Do your projects align with your values?
There’s a saying that goes like this: Show someone your checkbook and they can tell you what you value. We can tell a lot about a person by how they spend their money. Today, I’m going to switch it up a bit and say, show someone your project list and they can tell you what you do with your time, focus and intention.
What items are on your project list and how long have they been there? How many items do you keep looking over with the thought that you will get to them one day? What’s your plan for the illusive “one day” naggers on that list?
Too many questions? I will take a different approach. Here are 10 mini tips that will help you clean out the project queue and proceed with greater alignment with what is truly important to you. This well help you asses and distinguish those items you are truly want to tackle from those that perhaps it’s time to let go.
The Project Inventory
Tips 1 to 5 map out your inner work toward exformation (or information explosion).
Tip One: Do a project dump and write down every single project you can think of including the ones on your list and the ones you’ve been meaning to put on your list. Don’t hold back. Don’t put them in any order, just get everything out.

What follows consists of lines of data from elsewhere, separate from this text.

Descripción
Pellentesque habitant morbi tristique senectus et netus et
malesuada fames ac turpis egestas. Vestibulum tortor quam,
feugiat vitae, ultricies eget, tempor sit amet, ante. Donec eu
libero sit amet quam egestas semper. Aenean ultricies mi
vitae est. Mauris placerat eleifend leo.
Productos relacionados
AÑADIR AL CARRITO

Tip Two: Group items into categories. Work, home (inside & outside), church, commitments to friends or family, community projects, car projects and even projects like planning your vacation or taking a weekend to unplug. You might even give the categories different colors by using a highlighter or sticky notes.

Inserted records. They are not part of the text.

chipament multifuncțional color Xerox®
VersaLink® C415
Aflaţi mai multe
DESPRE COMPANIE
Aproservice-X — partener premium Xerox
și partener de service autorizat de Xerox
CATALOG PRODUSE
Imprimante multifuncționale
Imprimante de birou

Tip Three: Give each item a bit of scrutiny by asking this question, “what do I _________?” (fill in the blank from the four d’s below):
- Defer – Keep on the list so you can do it later. Set up a reminder system for the later date that you select.
- Delegate – Pass this item along to someone else to complete.
- Do – This is something you can do now or reasonably soon. When?
- Dump – Completely disregard this item. Dump it and forget about it! Perhaps it was not that important in the first place.
Tip Four: Change the way you take on projects. Say no when you need to say no and yes when you intend to get the project done. Discipline yourself to pass on project offerings right away, so that the right person can take it on.
Tip Five: What’s the priority? Now that you have a good “do” list, what happens first? Next? And so on.